Sent from a handheld tracking device on a remote body of water in SE Alabama.


----------



## jwilson1978 (Mar 23, 2021)

pcolapaddler said:


> Thanks for the info. I'll see if I can see any around that ramp. Thinking of this, I've seen them around the kayak launch across from Jim's.
> 
> I don't know whether it's to cold for fiddlers...I am afraid that I'm ignorant about them. I've seen them from time to time, I've even caught one or two that were slower than my extremely slow self, but that's about the extent of my knowledge.
> 
> ...


Like Jack said it may be getting to cold. I'm not sure. But if you see a muddy bank with rocks they will be there if someone has not caught all of them,also look for places that collect debris. (tidal eddies) where things get deposited


----------



## BananaTom (Feb 16, 2008)




----------



## Big E Nuff (Oct 4, 2007)

The way I've caught them sense I was a kid, is find where they are, then take a SMALL bucket or a gallon milk jug and cut the top 1/4 of it off where you have a large opening. Next step is to dig a hole and bury the bucket to the top edge *(that's why you don't use a 5 gallon bucket)*, then put a shrimp or anything stinking for bait in the bucket. Now leave and come back in an hour or so and you should have a full bucket of fiddlers.

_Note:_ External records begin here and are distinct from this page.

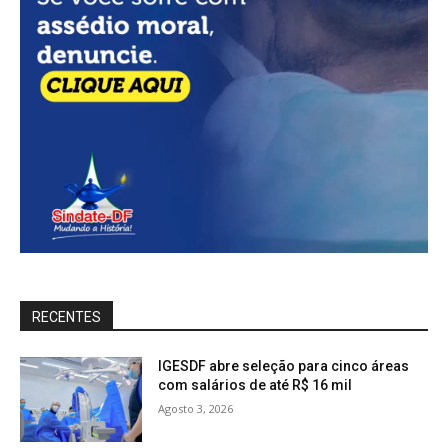
RECENTES
IGESDF abre seleção para cinco áreas
com salários de até R$ 16 mil
Agosto 3, 2026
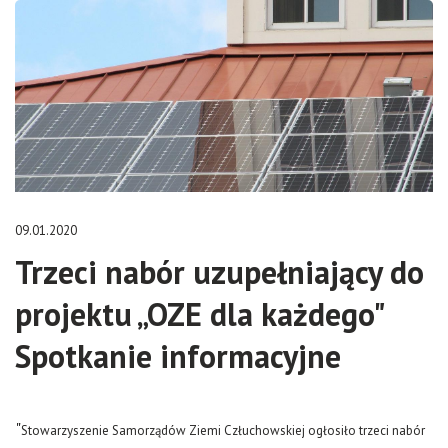
09.01.2020
Trzeci nabór uzupełniający do
projektu „OZE dla każdego"
Spotkanie informacyjne
"
Stowarzyszenie Samorządów Ziemi Człuchowskiej ogłosiło trzeci nabór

This works great if you put it in the right spot.


----------



## jack2 (Mar 19, 2010)

grassy tidal zones from what i've seen.
jack


----------



## Shutupandfish (Jul 10, 2008)




----------



## Shutupandfish (Jul 10, 2008)

View attachment 1084482


----------



## kingfish501 (Oct 7, 2007)

I got mad up in Bayou Chico one time when the whole bank was a brown mass of fiddler's and threw an 8 foot 3/8" mesh bait net on them. Lol...had plenty of bait for a while.


----------



## jack2 (Mar 19, 2010)

kingfish501 said:


> I got mad up in Bayou Chico one time when the whole bank was a brown mass of fiddler's and threw an 8 foot 3/8" mesh bait net on them. Lol...had plenty of bait for a while.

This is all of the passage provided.